What is required: Check each line of the data below for the string "moedas", then state how many have it and nothing else.
*** Material provided
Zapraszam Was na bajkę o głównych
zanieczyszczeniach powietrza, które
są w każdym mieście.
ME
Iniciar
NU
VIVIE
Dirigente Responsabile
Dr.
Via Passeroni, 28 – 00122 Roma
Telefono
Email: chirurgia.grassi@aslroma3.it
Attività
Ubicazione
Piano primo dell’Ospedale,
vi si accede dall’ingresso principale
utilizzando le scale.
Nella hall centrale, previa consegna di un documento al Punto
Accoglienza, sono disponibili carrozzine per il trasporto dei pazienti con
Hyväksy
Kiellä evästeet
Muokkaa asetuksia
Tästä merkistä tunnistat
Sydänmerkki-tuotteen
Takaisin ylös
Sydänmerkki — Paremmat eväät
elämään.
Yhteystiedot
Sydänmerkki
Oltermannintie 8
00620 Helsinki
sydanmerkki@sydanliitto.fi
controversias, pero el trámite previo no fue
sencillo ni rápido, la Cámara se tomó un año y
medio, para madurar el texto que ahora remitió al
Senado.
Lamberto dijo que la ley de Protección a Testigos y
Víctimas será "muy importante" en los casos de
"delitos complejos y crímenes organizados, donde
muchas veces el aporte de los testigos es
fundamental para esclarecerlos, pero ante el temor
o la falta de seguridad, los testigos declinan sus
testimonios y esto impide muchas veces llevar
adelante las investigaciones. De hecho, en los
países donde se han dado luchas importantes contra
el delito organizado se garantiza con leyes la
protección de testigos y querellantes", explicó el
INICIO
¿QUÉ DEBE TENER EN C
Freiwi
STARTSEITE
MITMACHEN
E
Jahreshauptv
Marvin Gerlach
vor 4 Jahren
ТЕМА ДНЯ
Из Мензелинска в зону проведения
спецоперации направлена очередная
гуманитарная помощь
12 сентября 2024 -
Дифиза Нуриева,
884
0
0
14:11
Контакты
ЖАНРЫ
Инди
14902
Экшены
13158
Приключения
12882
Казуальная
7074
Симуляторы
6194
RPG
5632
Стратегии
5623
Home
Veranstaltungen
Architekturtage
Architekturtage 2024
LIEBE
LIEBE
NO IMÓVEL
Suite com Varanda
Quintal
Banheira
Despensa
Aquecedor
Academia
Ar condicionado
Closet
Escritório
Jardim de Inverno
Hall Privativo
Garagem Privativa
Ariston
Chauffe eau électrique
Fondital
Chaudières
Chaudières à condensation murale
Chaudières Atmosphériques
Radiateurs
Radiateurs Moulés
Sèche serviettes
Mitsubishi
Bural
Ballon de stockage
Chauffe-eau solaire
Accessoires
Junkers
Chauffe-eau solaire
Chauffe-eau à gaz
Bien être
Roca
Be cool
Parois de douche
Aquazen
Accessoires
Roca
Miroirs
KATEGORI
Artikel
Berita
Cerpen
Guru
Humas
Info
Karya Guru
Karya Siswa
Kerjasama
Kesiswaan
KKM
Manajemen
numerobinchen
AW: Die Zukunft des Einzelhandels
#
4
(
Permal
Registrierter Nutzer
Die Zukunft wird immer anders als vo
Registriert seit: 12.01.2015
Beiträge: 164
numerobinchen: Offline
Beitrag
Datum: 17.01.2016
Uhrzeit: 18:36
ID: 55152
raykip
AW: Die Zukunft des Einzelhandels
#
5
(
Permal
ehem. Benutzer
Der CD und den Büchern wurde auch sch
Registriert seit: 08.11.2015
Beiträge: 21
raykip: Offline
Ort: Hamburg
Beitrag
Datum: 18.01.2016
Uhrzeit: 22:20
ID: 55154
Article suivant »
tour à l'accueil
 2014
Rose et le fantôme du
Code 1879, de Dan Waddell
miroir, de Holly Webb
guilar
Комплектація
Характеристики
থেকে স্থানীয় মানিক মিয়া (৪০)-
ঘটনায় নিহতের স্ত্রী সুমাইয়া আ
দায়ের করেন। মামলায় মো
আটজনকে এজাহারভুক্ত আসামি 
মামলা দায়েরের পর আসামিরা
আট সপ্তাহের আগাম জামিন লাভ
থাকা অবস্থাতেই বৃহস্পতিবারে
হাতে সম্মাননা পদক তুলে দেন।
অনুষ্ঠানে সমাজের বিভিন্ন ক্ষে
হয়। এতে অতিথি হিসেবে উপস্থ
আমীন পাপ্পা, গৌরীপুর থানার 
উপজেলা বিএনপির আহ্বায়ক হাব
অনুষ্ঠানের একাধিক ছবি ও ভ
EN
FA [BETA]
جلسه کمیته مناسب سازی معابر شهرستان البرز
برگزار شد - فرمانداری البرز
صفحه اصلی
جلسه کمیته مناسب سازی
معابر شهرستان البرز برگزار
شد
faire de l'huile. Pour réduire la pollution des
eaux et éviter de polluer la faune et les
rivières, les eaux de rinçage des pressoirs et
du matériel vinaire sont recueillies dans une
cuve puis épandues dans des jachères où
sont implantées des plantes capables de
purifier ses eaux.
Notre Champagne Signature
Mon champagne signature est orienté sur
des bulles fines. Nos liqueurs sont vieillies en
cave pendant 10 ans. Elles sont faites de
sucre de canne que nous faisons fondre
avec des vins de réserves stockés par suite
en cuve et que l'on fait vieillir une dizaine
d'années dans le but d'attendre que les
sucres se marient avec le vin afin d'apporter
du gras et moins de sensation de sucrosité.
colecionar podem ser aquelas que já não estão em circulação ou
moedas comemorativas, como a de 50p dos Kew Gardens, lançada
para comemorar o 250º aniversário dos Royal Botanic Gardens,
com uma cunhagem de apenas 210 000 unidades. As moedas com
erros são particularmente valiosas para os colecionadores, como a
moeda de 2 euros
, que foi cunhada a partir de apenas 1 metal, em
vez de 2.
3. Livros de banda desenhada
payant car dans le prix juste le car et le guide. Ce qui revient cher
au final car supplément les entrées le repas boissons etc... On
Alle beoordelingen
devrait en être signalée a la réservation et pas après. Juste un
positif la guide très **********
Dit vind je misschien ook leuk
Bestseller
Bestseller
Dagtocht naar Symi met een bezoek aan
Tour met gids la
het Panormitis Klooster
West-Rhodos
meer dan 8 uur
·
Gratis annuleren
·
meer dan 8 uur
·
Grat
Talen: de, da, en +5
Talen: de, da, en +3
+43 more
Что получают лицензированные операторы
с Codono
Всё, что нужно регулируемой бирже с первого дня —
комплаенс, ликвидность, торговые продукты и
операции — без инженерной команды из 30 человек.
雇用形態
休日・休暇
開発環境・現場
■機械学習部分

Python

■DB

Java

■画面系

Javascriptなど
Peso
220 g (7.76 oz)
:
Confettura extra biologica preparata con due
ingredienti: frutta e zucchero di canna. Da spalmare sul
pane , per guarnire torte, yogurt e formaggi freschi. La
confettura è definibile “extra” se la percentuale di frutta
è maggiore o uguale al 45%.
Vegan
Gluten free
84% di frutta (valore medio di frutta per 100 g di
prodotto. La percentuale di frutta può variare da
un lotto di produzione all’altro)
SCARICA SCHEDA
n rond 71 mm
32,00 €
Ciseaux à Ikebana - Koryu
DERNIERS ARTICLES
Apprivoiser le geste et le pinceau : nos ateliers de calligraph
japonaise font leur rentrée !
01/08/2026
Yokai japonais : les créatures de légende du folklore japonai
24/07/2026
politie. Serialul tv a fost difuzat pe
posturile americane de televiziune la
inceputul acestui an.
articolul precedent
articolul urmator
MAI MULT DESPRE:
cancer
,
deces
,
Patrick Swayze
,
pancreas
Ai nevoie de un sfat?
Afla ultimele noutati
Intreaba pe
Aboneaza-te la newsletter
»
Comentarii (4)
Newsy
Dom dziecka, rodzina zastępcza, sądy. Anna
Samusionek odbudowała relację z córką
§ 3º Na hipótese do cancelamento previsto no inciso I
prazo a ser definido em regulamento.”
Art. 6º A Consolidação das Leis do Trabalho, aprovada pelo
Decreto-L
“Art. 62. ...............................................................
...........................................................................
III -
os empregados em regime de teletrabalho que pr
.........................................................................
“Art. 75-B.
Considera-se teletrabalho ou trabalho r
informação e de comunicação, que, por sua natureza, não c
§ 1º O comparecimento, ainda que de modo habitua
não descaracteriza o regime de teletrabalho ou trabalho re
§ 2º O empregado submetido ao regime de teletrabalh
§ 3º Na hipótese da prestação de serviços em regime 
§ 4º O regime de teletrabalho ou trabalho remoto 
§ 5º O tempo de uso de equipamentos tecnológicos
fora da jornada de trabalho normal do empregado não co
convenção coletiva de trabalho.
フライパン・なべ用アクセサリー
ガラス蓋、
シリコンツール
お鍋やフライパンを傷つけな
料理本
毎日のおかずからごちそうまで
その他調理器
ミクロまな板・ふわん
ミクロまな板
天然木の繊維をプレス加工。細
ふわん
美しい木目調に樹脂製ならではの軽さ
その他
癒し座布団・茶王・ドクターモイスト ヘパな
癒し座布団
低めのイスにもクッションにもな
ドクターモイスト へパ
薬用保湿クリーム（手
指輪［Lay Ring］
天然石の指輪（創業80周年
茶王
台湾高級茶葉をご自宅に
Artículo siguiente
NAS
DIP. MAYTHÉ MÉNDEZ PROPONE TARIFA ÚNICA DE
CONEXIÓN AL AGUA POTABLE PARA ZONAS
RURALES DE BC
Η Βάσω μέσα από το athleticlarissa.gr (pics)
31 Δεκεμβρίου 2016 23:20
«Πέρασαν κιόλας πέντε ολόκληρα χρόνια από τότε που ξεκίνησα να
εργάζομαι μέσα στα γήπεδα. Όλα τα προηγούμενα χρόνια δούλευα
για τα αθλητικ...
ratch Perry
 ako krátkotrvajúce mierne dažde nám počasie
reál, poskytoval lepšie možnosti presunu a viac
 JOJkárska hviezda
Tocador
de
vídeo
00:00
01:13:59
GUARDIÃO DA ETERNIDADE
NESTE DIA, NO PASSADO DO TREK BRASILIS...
******
Reply to the exercise: 2